Kualitas pelbagai perbuatan dalam mencapai kedekatan
Melaksakan setiap perbuatan yang memiliki kelayakan untuk mendekat (taqarrub) kepada Allah dan pelakunya mengerjakan perbuatan tersebut demi Allah Swt. Artinya yang diperhatikan adalah baiknya perbuatan tersebut dan juga ketulusan pelakunya sehingga ruang untuk melakukan kedekatan dan taqarrub kepada Tuhan tersedia. Dan apabila seorang hamba telah mendekat kepada Tuhan ia dapat mengambil manfaat dari kedekatan tersebut. Pelbagai perbuatan yang memiliki tipologi sedemikian terbagi menjadi dua: Sebagian dari perbuatan tersebut sekedudukan dengan perbuatan wajib dan sebagian lainnya adalah perbuatan mustahab. Sebagaimana untuk sampai ke surga harus mengerjakan perbuatan wajib (farâidh) dan juga amalan mustahab, demikian juga untuk sampai kepada derajat insaniah yang pada hakikatnya laksana surga harus menunaikan segala perbuatan wajib dan mustahab.

Apa yang penting diperhatikan dalam perjalanan ini dan tergolong sebagai kewajiban adalah makrifat, ikhlas dalam perbuatan. Dan semakin besar makrifatnya ketulusan dalam perbuatan semakin besar pula. Al-Qur'an al-Karim memandang ibadah sebagai media untuk meraih makrifat dan keyakinan: "Dan sembahlah Tuhanmu sampai keyakinan (ajal) datang kepadamu." (Qs. Al-Hijr [15]:99)

Jelas bahwa keyakinan ini, bukan penegasan terhadap keberadaan sumber (mabdâ). Karena keyakinan ini sendiri adalah sumber ibadah bukan produk unggul ibadah dan tergolong sebagai bagian dari derajat para wali-wali Tuhan. Namun keyakinan ini, keyakinan terhadap keberadaan Allah Swt dengan segala sifat-sifat mutlak-Nya.[14]
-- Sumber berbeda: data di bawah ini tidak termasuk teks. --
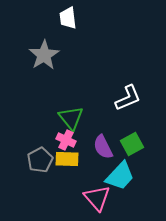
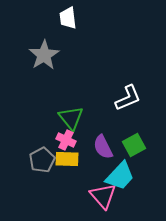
green square: moved 2 px right, 1 px down
gray pentagon: moved 2 px right
pink triangle: moved 6 px right, 2 px up
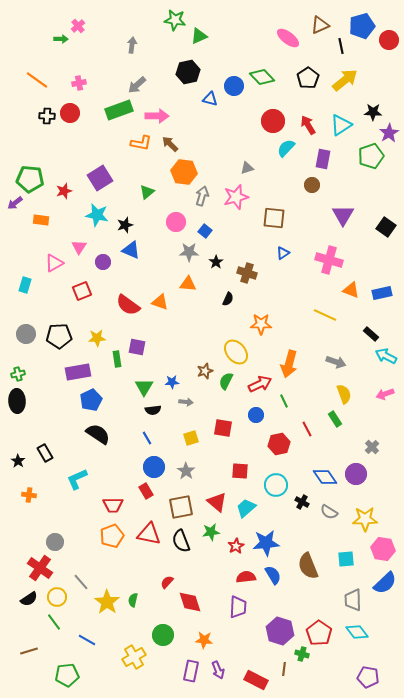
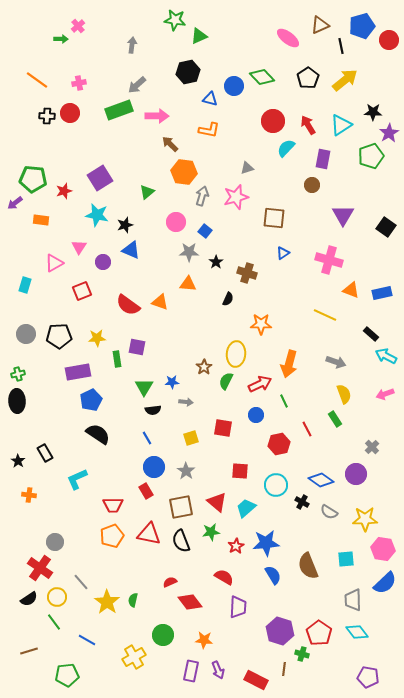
orange L-shape at (141, 143): moved 68 px right, 13 px up
green pentagon at (30, 179): moved 3 px right
yellow ellipse at (236, 352): moved 2 px down; rotated 45 degrees clockwise
brown star at (205, 371): moved 1 px left, 4 px up; rotated 14 degrees counterclockwise
blue diamond at (325, 477): moved 4 px left, 3 px down; rotated 20 degrees counterclockwise
red semicircle at (246, 577): moved 22 px left; rotated 36 degrees clockwise
red semicircle at (167, 582): moved 3 px right; rotated 24 degrees clockwise
red diamond at (190, 602): rotated 20 degrees counterclockwise
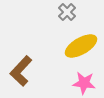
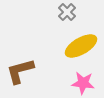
brown L-shape: moved 1 px left; rotated 32 degrees clockwise
pink star: moved 1 px left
Sebagian program-program akhlak (aturan praktis akhlak) dalam meniti jalan menuju kedekatan kepada Allah adalah termasuk perbuatan mustahab. Senada dengan sabda Imam Shadiq As: "Perkara yang diwahyukan Allah Swt kepada Nabi Daud As adalah: Wahai Daud! Sebagaimana orang-orang yang rendah hati (tawadhu') adalah orang-orang yang paling dekat kepada Allah Swt, demikian juga orang-orang sombong adalah orang-orang yang paling jauh dari Allah Swt."[15]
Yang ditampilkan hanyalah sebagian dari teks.